Problem to solve
Please count the lines of the data that contain "predict" and state only the total.

Rendered page images
○ ○ ○ ○
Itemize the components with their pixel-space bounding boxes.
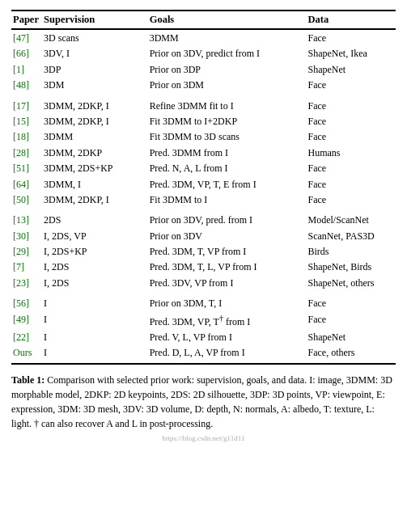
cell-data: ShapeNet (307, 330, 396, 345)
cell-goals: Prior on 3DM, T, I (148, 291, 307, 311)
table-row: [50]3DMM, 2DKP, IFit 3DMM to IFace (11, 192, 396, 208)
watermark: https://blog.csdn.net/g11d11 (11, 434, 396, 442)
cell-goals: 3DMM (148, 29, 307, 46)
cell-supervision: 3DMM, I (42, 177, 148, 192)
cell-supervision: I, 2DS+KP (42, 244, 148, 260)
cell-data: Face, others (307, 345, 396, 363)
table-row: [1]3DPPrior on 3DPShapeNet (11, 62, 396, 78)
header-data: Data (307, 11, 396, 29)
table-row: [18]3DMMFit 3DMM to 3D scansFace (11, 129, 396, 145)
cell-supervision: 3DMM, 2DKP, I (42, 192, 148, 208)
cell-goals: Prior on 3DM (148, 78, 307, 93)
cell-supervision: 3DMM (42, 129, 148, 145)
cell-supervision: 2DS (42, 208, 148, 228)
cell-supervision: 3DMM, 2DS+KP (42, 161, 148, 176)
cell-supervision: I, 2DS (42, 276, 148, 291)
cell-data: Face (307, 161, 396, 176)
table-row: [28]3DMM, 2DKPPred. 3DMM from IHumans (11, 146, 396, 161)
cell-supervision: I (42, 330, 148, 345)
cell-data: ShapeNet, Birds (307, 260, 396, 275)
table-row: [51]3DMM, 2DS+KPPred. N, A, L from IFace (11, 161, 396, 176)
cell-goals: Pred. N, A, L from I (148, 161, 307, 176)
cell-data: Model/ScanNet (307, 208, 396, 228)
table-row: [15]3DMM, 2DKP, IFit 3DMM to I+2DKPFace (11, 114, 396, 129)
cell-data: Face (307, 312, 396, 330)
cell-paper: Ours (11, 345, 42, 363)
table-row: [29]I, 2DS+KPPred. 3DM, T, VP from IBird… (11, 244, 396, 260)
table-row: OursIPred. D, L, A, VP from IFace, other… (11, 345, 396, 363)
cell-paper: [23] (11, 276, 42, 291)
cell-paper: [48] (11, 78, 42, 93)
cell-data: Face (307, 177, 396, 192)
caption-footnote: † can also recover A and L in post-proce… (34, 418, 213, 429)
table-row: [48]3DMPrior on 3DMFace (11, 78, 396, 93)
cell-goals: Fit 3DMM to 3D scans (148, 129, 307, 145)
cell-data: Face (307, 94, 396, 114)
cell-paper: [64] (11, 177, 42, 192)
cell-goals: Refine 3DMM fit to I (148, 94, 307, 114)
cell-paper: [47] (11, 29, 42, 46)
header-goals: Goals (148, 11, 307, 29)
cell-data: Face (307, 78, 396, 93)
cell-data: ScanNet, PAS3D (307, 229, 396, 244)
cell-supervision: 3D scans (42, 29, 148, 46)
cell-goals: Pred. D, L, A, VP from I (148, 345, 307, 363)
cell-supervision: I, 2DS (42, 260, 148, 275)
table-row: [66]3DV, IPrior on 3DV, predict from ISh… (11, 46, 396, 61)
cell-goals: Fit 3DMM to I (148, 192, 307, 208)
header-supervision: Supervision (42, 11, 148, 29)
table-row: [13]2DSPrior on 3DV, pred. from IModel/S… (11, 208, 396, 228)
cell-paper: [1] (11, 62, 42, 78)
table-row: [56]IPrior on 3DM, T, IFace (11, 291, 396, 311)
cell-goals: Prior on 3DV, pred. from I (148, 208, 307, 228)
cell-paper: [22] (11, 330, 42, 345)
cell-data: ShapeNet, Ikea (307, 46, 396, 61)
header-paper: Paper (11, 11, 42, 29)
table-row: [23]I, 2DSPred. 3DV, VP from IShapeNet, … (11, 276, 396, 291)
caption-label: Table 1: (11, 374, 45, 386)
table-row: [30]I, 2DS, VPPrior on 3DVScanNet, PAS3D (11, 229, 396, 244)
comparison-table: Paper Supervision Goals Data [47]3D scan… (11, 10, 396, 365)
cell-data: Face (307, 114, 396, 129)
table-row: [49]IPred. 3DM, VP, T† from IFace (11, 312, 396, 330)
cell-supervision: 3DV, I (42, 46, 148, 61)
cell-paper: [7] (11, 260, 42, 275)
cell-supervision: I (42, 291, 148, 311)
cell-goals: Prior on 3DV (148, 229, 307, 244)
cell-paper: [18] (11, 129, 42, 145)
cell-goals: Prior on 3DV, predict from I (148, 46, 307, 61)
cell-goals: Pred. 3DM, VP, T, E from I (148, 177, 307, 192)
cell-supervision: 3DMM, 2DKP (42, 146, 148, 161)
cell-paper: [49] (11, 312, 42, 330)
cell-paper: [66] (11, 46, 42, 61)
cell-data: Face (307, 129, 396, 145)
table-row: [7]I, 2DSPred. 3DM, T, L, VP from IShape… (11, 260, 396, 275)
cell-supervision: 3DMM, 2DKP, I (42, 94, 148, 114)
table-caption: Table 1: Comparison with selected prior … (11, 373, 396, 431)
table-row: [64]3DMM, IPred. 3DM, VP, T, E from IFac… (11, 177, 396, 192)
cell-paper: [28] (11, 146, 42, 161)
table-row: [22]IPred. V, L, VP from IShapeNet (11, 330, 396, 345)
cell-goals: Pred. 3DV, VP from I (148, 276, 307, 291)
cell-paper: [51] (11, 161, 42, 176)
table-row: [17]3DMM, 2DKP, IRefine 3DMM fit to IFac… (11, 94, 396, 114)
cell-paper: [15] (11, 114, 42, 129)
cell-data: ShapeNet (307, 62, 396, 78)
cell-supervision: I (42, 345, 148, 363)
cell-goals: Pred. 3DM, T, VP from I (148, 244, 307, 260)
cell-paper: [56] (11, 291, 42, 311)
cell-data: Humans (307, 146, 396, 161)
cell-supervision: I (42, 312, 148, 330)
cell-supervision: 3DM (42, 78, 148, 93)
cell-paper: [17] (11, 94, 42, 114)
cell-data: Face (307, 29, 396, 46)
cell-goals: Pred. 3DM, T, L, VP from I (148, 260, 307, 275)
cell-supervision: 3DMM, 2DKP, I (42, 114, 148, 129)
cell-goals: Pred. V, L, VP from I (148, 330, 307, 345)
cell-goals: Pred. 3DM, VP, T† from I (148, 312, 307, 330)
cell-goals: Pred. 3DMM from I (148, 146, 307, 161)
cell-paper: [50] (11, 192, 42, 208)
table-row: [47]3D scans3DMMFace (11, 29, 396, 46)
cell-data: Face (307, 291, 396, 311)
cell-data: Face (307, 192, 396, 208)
○ ○ ○ ○
Your solution
2